**THE INPUT**:

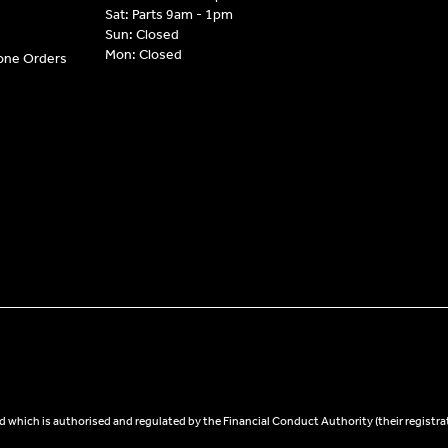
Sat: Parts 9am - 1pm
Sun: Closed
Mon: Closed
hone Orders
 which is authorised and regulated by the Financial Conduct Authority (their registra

---

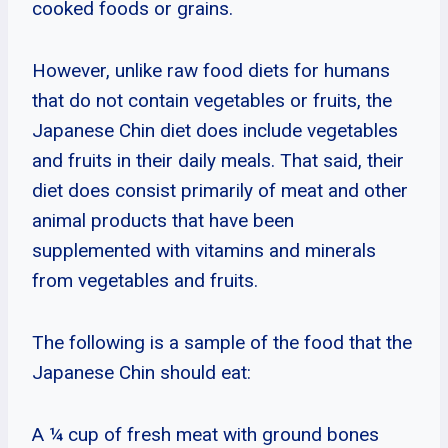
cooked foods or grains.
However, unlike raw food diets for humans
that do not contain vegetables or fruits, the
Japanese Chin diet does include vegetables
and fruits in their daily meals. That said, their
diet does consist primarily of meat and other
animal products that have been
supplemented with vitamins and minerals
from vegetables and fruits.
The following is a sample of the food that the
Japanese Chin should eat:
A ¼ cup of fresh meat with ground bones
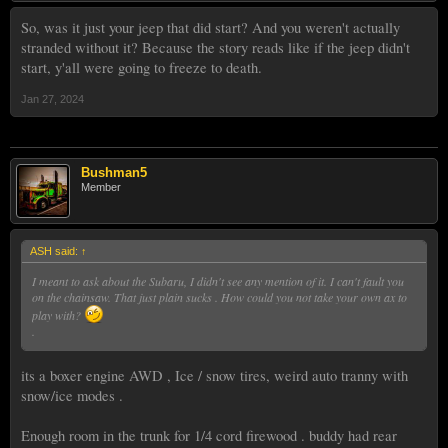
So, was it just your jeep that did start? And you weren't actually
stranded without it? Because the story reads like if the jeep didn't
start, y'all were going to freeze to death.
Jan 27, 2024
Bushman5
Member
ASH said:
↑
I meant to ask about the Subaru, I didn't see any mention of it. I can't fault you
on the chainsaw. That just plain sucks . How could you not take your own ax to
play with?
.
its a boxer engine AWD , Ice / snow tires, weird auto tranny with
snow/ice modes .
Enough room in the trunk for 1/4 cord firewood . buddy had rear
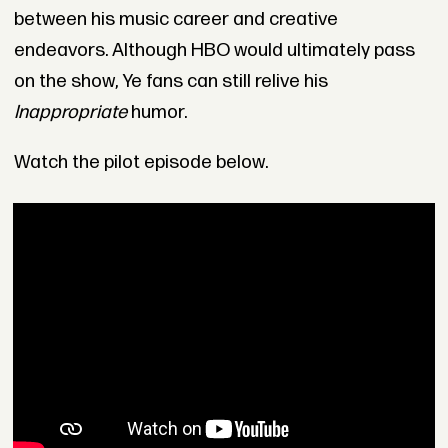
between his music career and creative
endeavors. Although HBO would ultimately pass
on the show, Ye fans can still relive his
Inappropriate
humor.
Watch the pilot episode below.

**WHAT YOU ARE ASKED TO DO**:
Return exactly the lines of the material above, starting at the line containing "Japanese Chin should" and finishing at the line containing "Enough room in", without any pictures.

**ANSWER BOX**:
Japanese Chin should eat:
A ¼ cup of fresh meat with ground bones
So, was it just your jeep that did start? And you weren't actually
stranded without it? Because the story reads like if the jeep didn't
start, y'all were going to freeze to death.
Jan 27, 2024
Bushman5
Member
ASH said:
↑
I meant to ask about the Subaru, I didn't see any mention of it. I can't fault you
on the chainsaw. That just plain sucks . How could you not take your own ax to
play with?
.
its a boxer engine AWD , Ice / snow tires, weird auto tranny with
snow/ice modes .
Enough room in the trunk for 1/4 cord firewood . buddy had rear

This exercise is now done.